Task item:
Every line below must be reproduced exactly; no pictures are to be included.
----
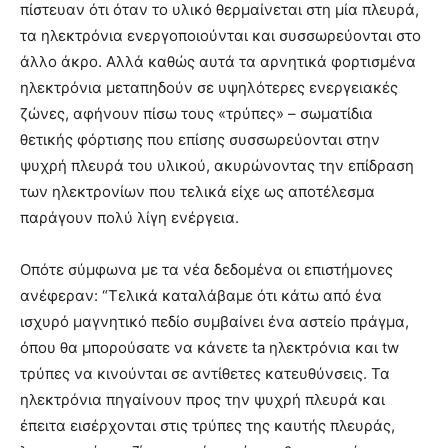
πίστευαν ότι όταν το υλικό θερμαίνεται στη μία πλευρά,
τα ηλεκτρόνια ενεργοποιούνται και συσσωρεύονται στο
άλλο άκρο. Αλλά καθώς αυτά τα αρνητικά φορτισμένα
ηλεκτρόνια μεταπηδούν σε υψηλότερες ενεργειακές
ζώνες, αφήνουν πίσω τους «τρύπες» – σωματίδια
θετικής φόρτισης που επίσης συσσωρεύονται στην
ψυχρή πλευρά του υλικού, ακυρώνοντας την επίδραση
των ηλεκτρονίων που τελικά είχε ως αποτέλεσμα
παράγουν πολύ λίγη ενέργεια.
Οπότε σύμφωνα με τα νέα δεδομένα οι επιστήμονες
ανέφεραν: “Τελικά καταλάβαμε ότι κάτω από ένα
ισχυρό μαγνητικό πεδίο συμβαίνει ένα αστείο πράγμα,
όπου θα μπορούσατε να κάνετε ta ηλεκτρόνια και tw
τρύπες να κινούνται σε αντίθετες κατευθύνσεις. Τα
ηλεκτρόνια πηγαίνουν προς την ψυχρή πλευρά και
έπειτα εισέρχονται στις τρύπες της καυτής πλευράς,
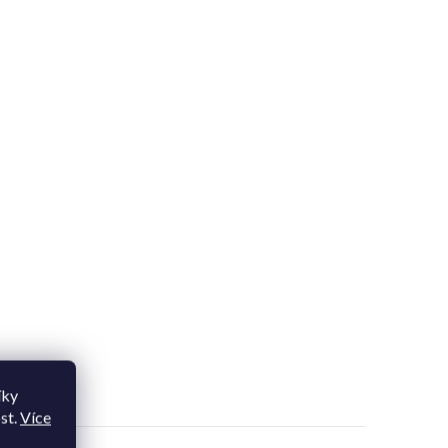
íky
st.
Více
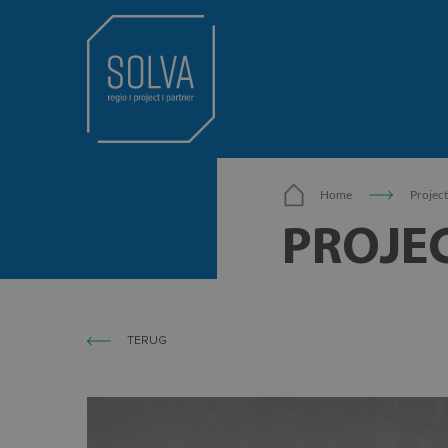
Home
Projec
PROJE
TERUG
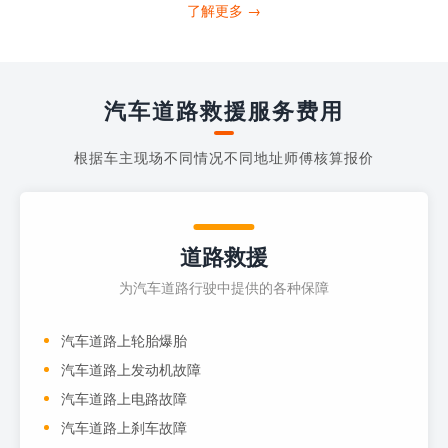
打4006363122请求送油人员来帮助你。
了解更多 →
当你的车子...
汽车道路救援服务费用
根据车主现场不同情况不同地址师傅核算报价
道路救援
为汽车道路行驶中提供的各种保障
汽车道路上轮胎爆胎
汽车道路上发动机故障
汽车道路上电路故障
汽车道路上刹车故障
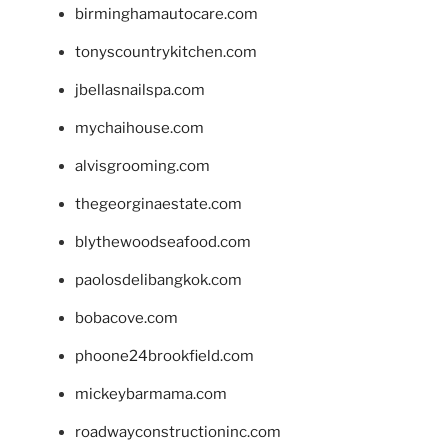
birminghamautocare.com
tonyscountrykitchen.com
jbellasnailspa.com
mychaihouse.com
alvisgrooming.com
thegeorginaestate.com
blythewoodseafood.com
paolosdelibangkok.com
bobacove.com
phoone24brookfield.com
mickeybarmama.com
roadwayconstructioninc.com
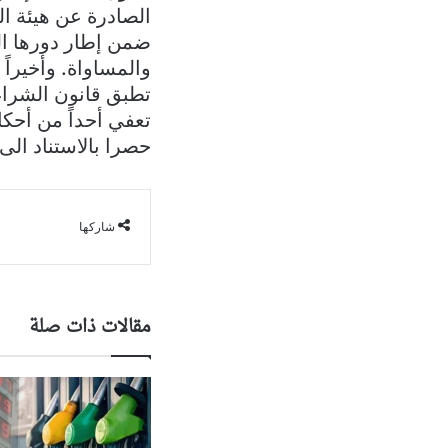
الصادرة عن هيئة ال
ضمن إطار دورها ال
والمساواة. وأخيراً
تعفي أحداً من أحك
حصرا بالاستناد الى 
شاركها
مقالات ذات صلة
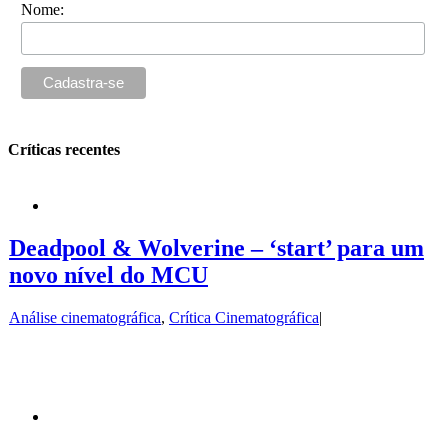
Nome:
Críticas recentes
Deadpool & Wolverine – ‘start’ para um
novo nível do MCU
Análise cinematográfica
,
Crítica Cinematográfica
|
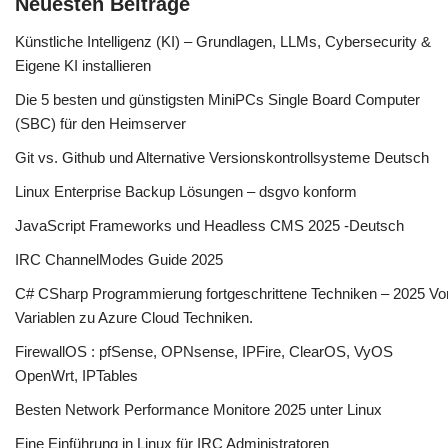
Neuesten Beiträge
Künstliche Intelligenz (KI) – Grundlagen, LLMs, Cybersecurity &
Eigene KI installieren
Die 5 besten und günstigsten MiniPCs Single Board Computer
(SBC) für den Heimserver
Git vs. Github und Alternative Versionskontrollsysteme Deutsch
Linux Enterprise Backup Lösungen – dsgvo konform
JavaScript Frameworks und Headless CMS 2025 -Deutsch
IRC ChannelModes Guide 2025
C# CSharp Programmierung fortgeschrittene Techniken – 2025 Vo
Variablen zu Azure Cloud Techniken.
FirewallOS : pfSense, OPNsense, IPFire, ClearOS, VyOS
OpenWrt, IPTables
Besten Network Performance Monitore 2025 unter Linux
Eine Einführung in Linux für IRC Administratoren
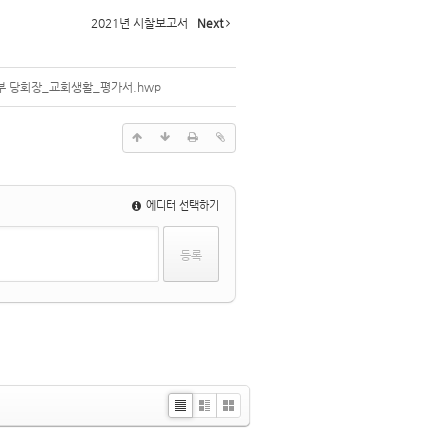
2021년 시찰보고서
Next
부 당회장_교회생활_평가서.hwp
에디터 선택하기
Li
Zi
G
st
n
al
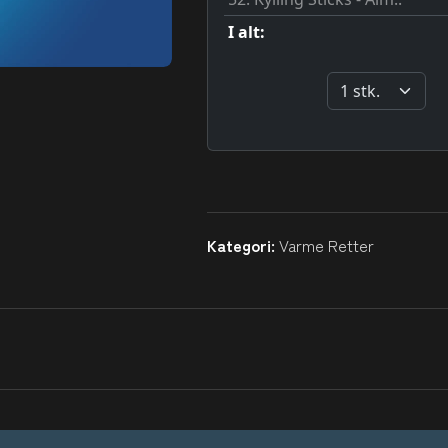
Kategori:
Varme Retter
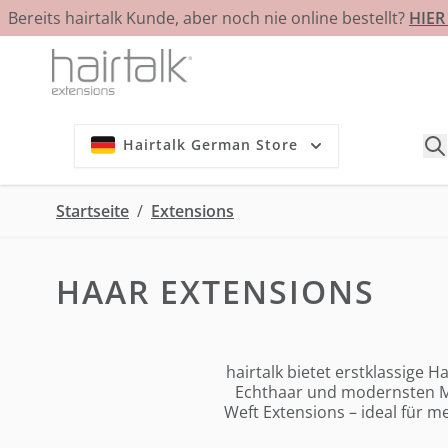
Bereits hairtalk Kunde, aber noch nie online bestellt?
HIE
Zum Inhalt springen
Hairtalk German Store
Startseite
/
Extensions
HAAR EXTENSIONS
hairtalk bietet erstklassige
Echthaar und modernsten Me
Weft Extensions – ideal für m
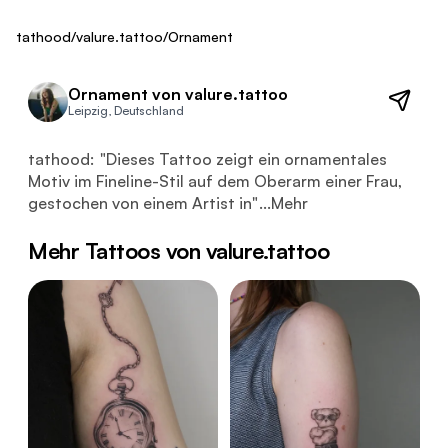
ca. 300 €
Fresh
tathood
/
valure.tattoo
/
Ornament
Ornament von valure.tattoo
Leipzig, Deutschland
Dieses Tattoo zeigt ein ornamentales Motiv im Fineline-
tathood:
"
Dieses Tattoo zeigt ein ornamentales
Motiv im Fineline-Stil auf dem Oberarm einer Frau,
gestochen von einem Artist in
"
...
Mehr
Mehr Tattoos von valure.tattoo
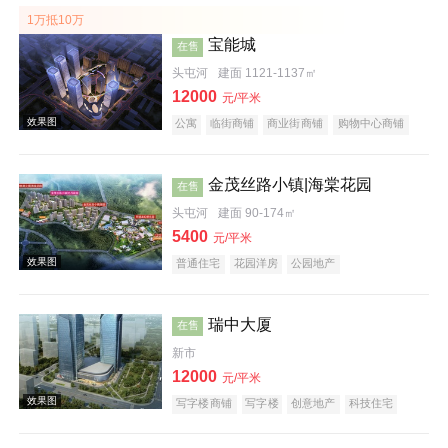
1万抵10万
宝能城
在售
头屯河
建面 1121-1137㎡
12000
元/平米
公寓
临街商铺
商业街商铺
购物中心商铺
写字楼
名企盘
效果图
金茂丝路小镇|海棠花园
在售
头屯河
建面 90-174㎡
5400
元/平米
普通住宅
花园洋房
公园地产
效果图
瑞中大厦
在售
新市
12000
元/平米
写字楼商铺
写字楼
创意地产
科技住宅
潜力楼盘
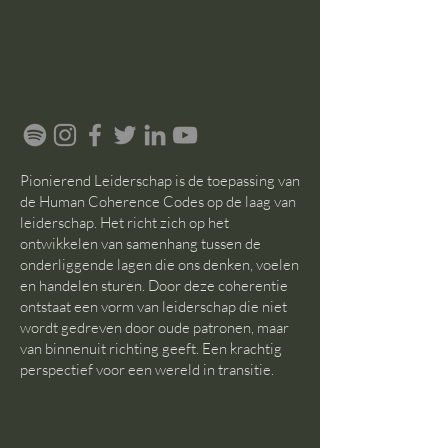
Pionierend Leiderschap is de toepassing van
de Human Coherence Codes op de laag van
leiderschap. Het richt zich op het
ontwikkelen van samenhang tussen de
onderliggende lagen die ons denken, voelen
en handelen sturen. Door deze coherentie
ontstaat een vorm van leiderschap die niet
wordt gedreven door oude patronen, maar
van binnenuit richting geeft. Een krachtig
perspectief voor een wereld in transitie.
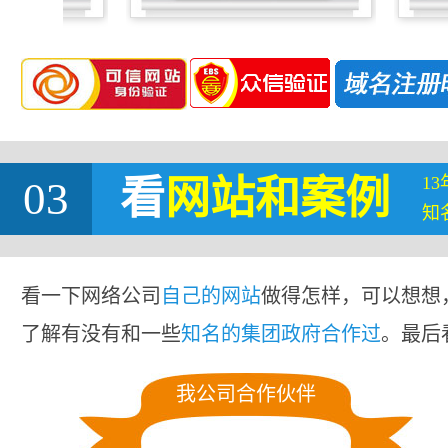
1
03
看
网站
和案例
知
看一下网络公司
自己的网站
做得怎样，可以想想
了解有没有和一些
知名的集团政府合作过
。最后
我公司合作伙伴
----
Exercise answer:
πίστευαν ότι όταν το υλικό θερμαίνεται στη μία πλευρά,
τα ηλεκτρόνια ενεργοποιούνται και συσσωρεύονται στο
άλλο άκρο. Αλλά καθώς αυτά τα αρνητικά φορτισμένα
ηλεκτρόνια μεταπηδούν σε υψηλότερες ενεργειακές
ζώνες, αφήνουν πίσω τους «τρύπες» – σωματίδια
θετικής φόρτισης που επίσης συσσωρεύονται στην
ψυχρή πλευρά του υλικού, ακυρώνοντας την επίδραση
των ηλεκτρονίων που τελικά είχε ως αποτέλεσμα
παράγουν πολύ λίγη ενέργεια.
Οπότε σύμφωνα με τα νέα δεδομένα οι επιστήμονες
ανέφεραν: “Τελικά καταλάβαμε ότι κάτω από ένα
ισχυρό μαγνητικό πεδίο συμβαίνει ένα αστείο πράγμα,
όπου θα μπορούσατε να κάνετε ta ηλεκτρόνια και tw
τρύπες να κινούνται σε αντίθετες κατευθύνσεις. Τα
ηλεκτρόνια πηγαίνουν προς την ψυχρή πλευρά και
έπειτα εισέρχονται στις τρύπες της καυτής πλευράς,
íky
st.
Více
Home
Projec
PROJE
TERUG
打4006363122请求送油人员来帮助你。
了解更多 →
当你的车子...
汽车道路救援服务费用
根据车主现场不同情况不同地址师傅核算报价
道路救援
为汽车道路行驶中提供的各种保障
汽车道路上轮胎爆胎
汽车道路上发动机故障
汽车道路上电路故障
汽车道路上刹车故障
birminghamautocare.com
tonyscountrykitchen.com
jbellasnailspa.com
mychaihouse.com
alvisgrooming.com
thegeorginaestate.com
blythewoodseafood.com
paolosdelibangkok.com
bobacove.com
phoone24brookfield.com
mickeybarmama.com
roadwayconstructioninc.com
الصادرة عن هيئة ال
ضمن إطار دورها ال
والمساواة. وأخيراً
تعفي أحداً من أحك
حصرا بالاستناد الى 
شاركها
مقالات ذات صلة
Nome:
Críticas recentes
Deadpool & Wolverine – ‘start’ para um
novo nível do MCU
Análise cinematográfica
,
Crítica Cinematográfica
|
Neuesten Beiträge
Künstliche Intelligenz (KI) – Grundlagen, LLMs, Cybersecurity &
Eigene KI installieren
Die 5 besten und günstigsten MiniPCs Single Board Computer
(SBC) für den Heimserver
Git vs. Github und Alternative Versionskontrollsysteme Deutsch
Linux Enterprise Backup Lösungen – dsgvo konform
JavaScript Frameworks und Headless CMS 2025 -Deutsch
IRC ChannelModes Guide 2025
C# CSharp Programmierung fortgeschrittene Techniken – 2025 Vo
Variablen zu Azure Cloud Techniken.
FirewallOS : pfSense, OPNsense, IPFire, ClearOS, VyOS
OpenWrt, IPTables
Besten Network Performance Monitore 2025 unter Linux
Eine Einführung in Linux für IRC Administratoren
2021년 시찰보고서
Next
부 당회장_교회생활_평가서.hwp
에디터 선택하기
Li
Zi
G
st
n
al
Kategori:
Varme Retter
Bereits hairtalk Kunde, aber noch nie online bestellt?
HIE
Zum Inhalt springen
Hairtalk German Store
Startseite
/
Extensions
HAAR EXTENSIONS
hairtalk bietet erstklassige
Echthaar und modernsten Me
Weft Extensions – ideal für m
ca. 300 €
Fresh
tathood
/
valure.tattoo
/
Ornament
Ornament von valure.tattoo
Leipzig, Deutschland
Dieses Tattoo zeigt ein ornamentales Motiv im Fineline-
tathood:
"
Dieses Tattoo zeigt ein ornamentales
Motiv im Fineline-Stil auf dem Oberarm einer Frau,
gestochen von einem Artist in
"
...
Mehr
Mehr Tattoos von valure.tattoo
1万抵10万
宝能城
在售
头屯河
建面 1121-1137㎡
12000
元/平米
公寓
临街商铺
商业街商铺
购物中心商铺
写字楼
名企盘
效果图
金茂丝路小镇|海棠花园
在售
头屯河
建面 90-174㎡
5400
元/平米
普通住宅
花园洋房
公园地产
效果图
瑞中大厦
在售
新市
12000
元/平米
写字楼商铺
写字楼
创意地产
科技住宅
潜力楼盘
Pionierend Leiderschap is de toepassing van
de Human Coherence Codes op de laag van
leiderschap. Het richt zich op het
ontwikkelen van samenhang tussen de
onderliggende lagen die ons denken, voelen
en handelen sturen. Door deze coherentie
ontstaat een vorm van leiderschap die niet
wordt gedreven door oude patronen, maar
van binnenuit richting geeft. Een krachtig
perspectief voor een wereld in transitie.
1
03
看
网站
和案例
知
看一下网络公司
自己的网站
做得怎样，可以想想
了解有没有和一些
知名的集团政府合作过
。最后
我公司合作伙伴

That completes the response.